During The nineties job quest, I had complete control over which jobs I applied for. I attended 21 formal interviews in that period, the last one being successful. I feel that I came close on several other occasions. I have applied for a substantially larger number of jobs since 2002, but I have only attended two formal interviews. plus a group interview. The first formal interview, for Agathos Systems in Nottingham, took place in August 2007 and resulted from an application that I would have made anyway. It remains the only full-time job for which I've been formally interviewed since 2002. Another such application got as far as a 20-minute telephone call.

The second formal interview, which I discuss in my page titled EXCEL spreadsheets, was for a part-time job that involved working only on Tuesdays. I'll admit that I wouldn't have applied for that job if I hadn't been fulfilling quotas of job applications, but I would have remained on state benefits (albeit at a reduced rate) even if I'd secured the job. None of the other applications that I've made purely to fulfill my quota have yielded anything more than an invitation by an agency to sit a typing test, plus a few Tricky questions asked by one employer. This suggests that if I'd spent less time applying for a quantity of jobs, I could have focused on doing things that might have made the difference, as I did during The nineties job quest.

The group interview

This was completely unexpected, and some may argue that it proves the case for applying for vast numbers of jobs. I found it to be an interesting experience, but I was never likely to secure the job, which was for a waiter at a bistro.

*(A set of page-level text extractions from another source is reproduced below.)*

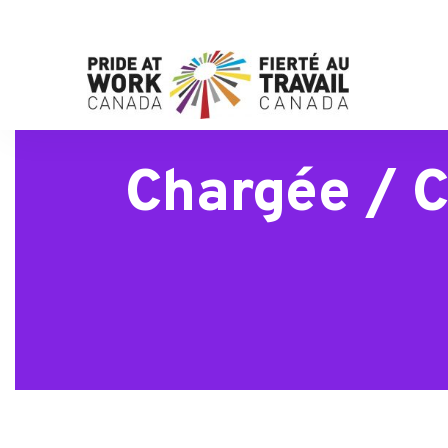
Chargée / C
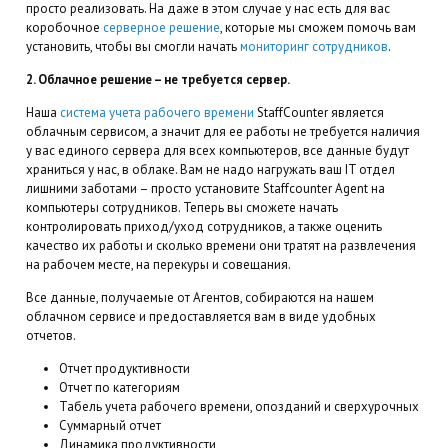
просто реализовать. На даже в этом случае у нас есть для вас
коробочное
серверное решение
, которые мы сможем помочь вам
установить, чтобы вы смогли начать
мониторинг сотрудников
.
2. Облачное решение – не требуется сервер.
Наша
система учета рабочего времени
StaffCounter является
облачным сервисом, а значит для ее работы не требуется наличия
у вас единого сервера для всех компьютеров, все данные будут
храниться у нас, в облаке. Вам не надо нагружать ваш IT отдел
лишними заботами – просто установите Staffcounter Agent на
компьютеры сотрудников. Теперь вы сможете начать
контролировать приход/уход сотрудников, а также оценить
качество их работы и сколько времени они тратят на развлечения
на рабочем месте, на перекуры и совещания.
Все данные, получаемые от Агентов, собираются на нашем
облачном сервисе и предоставляется вам в виде удобных
отчетов.
Отчет продуктивности
Отчет по категориям
Табель учета рабочего времени, опозданий и сверхурочных
Суммарный отчет
Динамика продуктивности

We were expressly told not to bring anything. Tables had been arranged in a giant square around which chairs were placed. We sat down and filled in their application forms, then the group session began. We were paired with people we had never previously met, had a brief discussion with them and we then each took turns to tell the group - and the staff members present - what we thought of that person. We then did a group exercise with the letters of the word bistro in which we called out words beginning with one of those letters that describe aspects of personality.

Next, we were shown to another set of tables on which there were large stacks of empty dinner plates. We were shown how to carry four plates at a time (pretending that they were piled with food on them) and asked to do so, and to then walk around with them. Although I struggled at first, I managed it eventually and was able to walk around with one plate in each hand and two on my left arm. I have serious doubts as to how I would cope in a commercial situation with food on the plates and everything else going on, but it was fun to do the exercise.

For the final test, we returned to our chairs. We were each given a random topic to discuss in 30 seconds. The first person to do this was a woman, and was asked to discuss rugby. She knew next to nothing about rugby, despite one of the biggest rugby teams in the country being located in Leicester, but she somehow got through it. This set a pattern and it was clear that most people ended up discussing topics that they either didn't know anything about or didn't really know what to say, as in the case of another woman who was told to discuss shoelaces. I would have preferred either rugby (which isn't my favorite sport, but I am happy to discuss it) or shoelaces (in which case I would discuss the re-lacing of new shoes) to the topic I was given, which was lips, although I stumbled through it in much the same way as most people did. A few lucky people got topics that they knew how to discuss.

Previous applicants need not apply

It is bad enough to be rejected for a job after doing what one thinks is a good interview, but one doesn't normally know how good the other candidates are. Perhaps one of them was perceived as better So it is a real let-down to see such a job re-advertised with the words "Previous applicants need not apply". This happened to me during The nineties job quest, but I haven't noticed it this time round. Then again, I've only attended two interviews since 2002 so there hasn't been a lot of opportunity.